Faced with this reality, what will healthcare IT organizations do? I feel like they’ll have no choice but to build the AI driven internet that I described previously.
The good news is that this isn’t happening tomorrow. However, it’s happening quicker than most of us want to admit.
Think about it from my kids perspective. Do you think they’re going to wait on hold for a doctor’s office? Definitely not. They’ll be asking their bot to make the phone call, text message, portal login, etc to do it all for them. That’s right. They aren’t going to wait for healthcare to build the infrastructure for them.
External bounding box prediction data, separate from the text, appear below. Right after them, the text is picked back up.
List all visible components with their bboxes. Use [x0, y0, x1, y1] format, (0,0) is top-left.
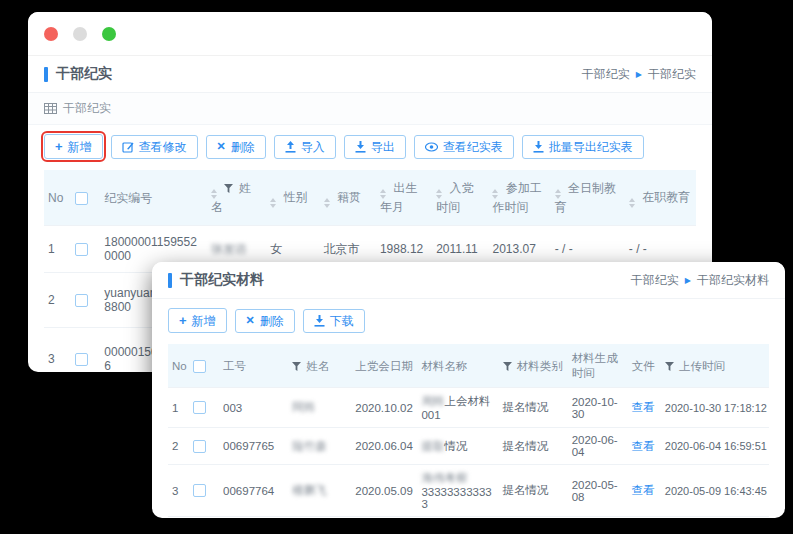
batch-export-record-sheet-button[interactable]: 批量导出纪实表	[522, 135, 644, 159]
sort-icon[interactable]	[492, 189, 498, 199]
maximize-window-button[interactable]	[102, 27, 116, 41]
sort-icon[interactable]	[380, 189, 386, 199]
sort-icon[interactable]	[270, 198, 276, 208]
download-icon	[314, 315, 325, 327]
employee-id-cell: 00697764	[219, 517, 288, 519]
column-header[interactable]: 籍贯	[320, 170, 376, 226]
minimize-window-button[interactable]	[73, 27, 87, 41]
row-checkbox[interactable]	[193, 484, 206, 497]
breadcrumb-root[interactable]: 干部纪实	[631, 272, 679, 289]
column-header[interactable]: 上党会日期	[351, 344, 417, 388]
column-header[interactable]	[71, 170, 101, 226]
column-label: 上传时间	[679, 360, 725, 372]
column-label: 姓名	[306, 360, 329, 372]
column-header[interactable]: 纪实编号	[100, 170, 207, 226]
sort-icon[interactable]	[436, 189, 442, 199]
close-icon: ✕	[217, 141, 226, 152]
generated-date-cell: 2020-05-08	[568, 465, 628, 517]
material-name-cell: 海伟考察333333333333	[417, 465, 498, 517]
filter-icon[interactable]	[224, 184, 233, 193]
add-button[interactable]: + 新增	[168, 308, 227, 333]
import-button[interactable]: 导入	[274, 135, 336, 159]
column-label: 全日制教育	[555, 181, 616, 214]
row-checkbox[interactable]	[75, 353, 88, 366]
filter-icon[interactable]	[503, 362, 512, 371]
view-file-link[interactable]: 查看	[632, 484, 655, 496]
sort-icon[interactable]	[211, 189, 217, 199]
delete-button[interactable]: ✕ 删除	[235, 309, 295, 333]
column-header[interactable]: 材料名称	[417, 344, 498, 388]
employee-id-cell: 00697765	[219, 428, 288, 465]
view-record-sheet-button[interactable]: 查看纪实表	[414, 135, 514, 159]
back-toolbar: + 新增 查看修改 ✕ 删除 导入 导出	[28, 125, 712, 166]
table-row[interactable]: 2 00697765 陆竹森 2020.06.04 提取情况 提名情况 2020…	[168, 428, 769, 465]
column-header[interactable]: 工号	[219, 344, 288, 388]
column-header[interactable]	[189, 344, 219, 388]
row-checkbox[interactable]	[75, 243, 88, 256]
row-checkbox[interactable]	[193, 440, 206, 453]
column-label: No	[172, 360, 187, 372]
sort-icon[interactable]	[324, 198, 330, 208]
front-table-header-row: No 工号	[168, 344, 769, 388]
meeting-date-cell: 2020.06.04	[351, 428, 417, 465]
column-header[interactable]: 参加工作时间	[488, 170, 550, 226]
view-edit-button[interactable]: 查看修改	[111, 135, 198, 159]
title-accent-bar	[44, 67, 48, 82]
column-header[interactable]: 在职教育	[625, 170, 696, 226]
name-cell-redacted: 楼鹏飞	[292, 484, 327, 496]
column-header[interactable]: 姓名	[207, 170, 266, 226]
sort-icon[interactable]	[555, 189, 561, 199]
plus-icon: +	[55, 140, 63, 153]
export-button[interactable]: 导出	[344, 135, 406, 159]
column-label: 材料生成时间	[572, 352, 618, 379]
row-checkbox[interactable]	[193, 401, 206, 414]
upload-time-cell: 2020-06-04 16:59:51	[661, 428, 769, 465]
column-header[interactable]: No	[44, 170, 71, 226]
filter-icon[interactable]	[292, 362, 301, 371]
row-number: 4	[168, 517, 189, 519]
breadcrumb-root[interactable]: 干部纪实	[582, 66, 630, 83]
meeting-date-cell: 2020.05.09	[351, 465, 417, 517]
select-all-checkbox[interactable]	[75, 192, 88, 205]
employee-id-cell: 003	[219, 388, 288, 428]
column-header[interactable]: 上传时间	[661, 344, 769, 388]
upload-time-cell: 2020-05-09 16:43:45	[661, 465, 769, 517]
column-header[interactable]: 文件	[628, 344, 661, 388]
close-window-button[interactable]	[44, 27, 58, 41]
column-header[interactable]: 材料类别	[499, 344, 568, 388]
breadcrumb-arrow-icon: ▶	[685, 276, 691, 285]
column-header[interactable]: No	[168, 344, 189, 388]
eye-icon	[425, 142, 438, 152]
material-name-cell: 通用测试	[417, 517, 498, 519]
column-header[interactable]: 出生年月	[376, 170, 432, 226]
view-file-link[interactable]: 查看	[632, 440, 655, 452]
column-header[interactable]: 材料生成时间	[568, 344, 628, 388]
row-number: 1	[168, 388, 189, 428]
front-panel-header: 干部纪实材料 干部纪实 ▶ 干部纪实材料	[152, 262, 785, 299]
row-number: 3	[168, 465, 189, 517]
column-header[interactable]: 入党时间	[432, 170, 488, 226]
column-header[interactable]: 性别	[266, 170, 319, 226]
page-title: 干部纪实材料	[180, 271, 264, 289]
row-checkbox[interactable]	[75, 294, 88, 307]
column-header[interactable]: 姓名	[288, 344, 351, 388]
window-titlebar	[28, 12, 712, 56]
download-icon	[355, 141, 366, 153]
row-number: 3	[44, 328, 71, 373]
sort-icon[interactable]	[629, 198, 635, 208]
filter-icon[interactable]	[665, 362, 674, 371]
column-label: 材料名称	[421, 360, 467, 372]
column-header[interactable]: 全日制教育	[551, 170, 625, 226]
table-row[interactable]: 3 00697764 楼鹏飞 2020.05.09 海伟考察3333333333…	[168, 465, 769, 517]
column-label: 性别	[284, 190, 308, 204]
select-all-checkbox[interactable]	[193, 360, 206, 373]
column-label: 文件	[632, 360, 655, 372]
row-number: 1	[44, 226, 71, 273]
download-button[interactable]: 下载	[303, 309, 365, 333]
delete-button[interactable]: ✕ 删除	[206, 135, 266, 159]
table-row[interactable]: 1 003 阿炜 2020.10.02 周炜上会材料001 提名情况 2020-…	[168, 388, 769, 428]
upload-time-cell: 2020-03-04 13:44:28	[661, 517, 769, 519]
add-button[interactable]: + 新增	[44, 134, 103, 159]
table-row[interactable]: 4 00697764 温鹏飞 2020.03.03 通用测试 民主推荐情况 20…	[168, 517, 769, 519]
view-file-link[interactable]: 查看	[632, 401, 655, 413]
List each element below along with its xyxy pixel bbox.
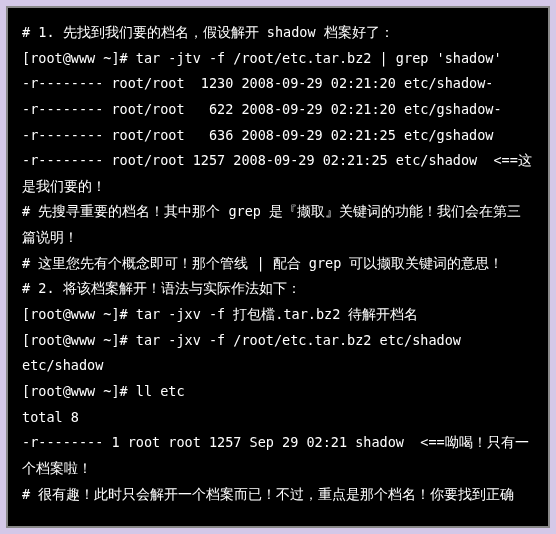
terminal-line: [root@www ~]# tar -jxv -f 打包檔.tar.bz2 待解… [22, 302, 534, 328]
terminal-line: total 8 [22, 405, 534, 431]
terminal-line: # 先搜寻重要的档名！其中那个 grep 是『撷取』关键词的功能！我们会在第三篇… [22, 199, 534, 250]
terminal-window: # 1. 先找到我们要的档名，假设解开 shadow 档案好了： [root@w… [6, 6, 550, 528]
terminal-line: -r-------- root/root 636 2008-09-29 02:2… [22, 123, 534, 149]
terminal-line: # 2. 将该档案解开！语法与实际作法如下： [22, 276, 534, 302]
terminal-line: [root@www ~]# tar -jtv -f /root/etc.tar.… [22, 46, 534, 72]
terminal-line: [root@www ~]# tar -jxv -f /root/etc.tar.… [22, 328, 534, 354]
terminal-line: [root@www ~]# ll etc [22, 379, 534, 405]
terminal-line: -r-------- 1 root root 1257 Sep 29 02:21… [22, 430, 534, 481]
terminal-line: # 1. 先找到我们要的档名，假设解开 shadow 档案好了： [22, 20, 534, 46]
terminal-line: etc/shadow [22, 353, 534, 379]
terminal-line: -r-------- root/root 1230 2008-09-29 02:… [22, 71, 534, 97]
terminal-line: -r-------- root/root 622 2008-09-29 02:2… [22, 97, 534, 123]
terminal-line: -r-------- root/root 1257 2008-09-29 02:… [22, 148, 534, 199]
terminal-line: # 很有趣！此时只会解开一个档案而已！不过，重点是那个档名！你要找到正确 [22, 482, 534, 508]
terminal-line: # 这里您先有个概念即可！那个管线 | 配合 grep 可以撷取关键词的意思！ [22, 251, 534, 277]
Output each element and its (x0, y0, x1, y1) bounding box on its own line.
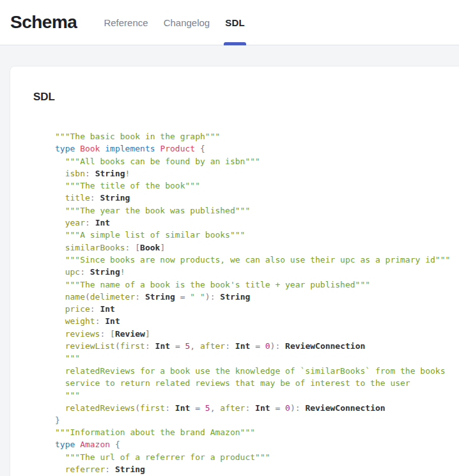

AI is moving so quickly that the AI will navigate whatever archaic technology you want to use including a phone call.
Does that mean that you don’t need to worry about changing? I guess in some cases that may be fine for a while until the bot starts realizing which organizations are easier to interact with and prioritizes your patients to ones that have more modern options.
What do you think of the idea of a new Internet for AI agents? How will this play out in healthcare? Let us know on social media. As you can see, I’m still trying to figure it out myself. However, Zach Kass definitely caught my attention.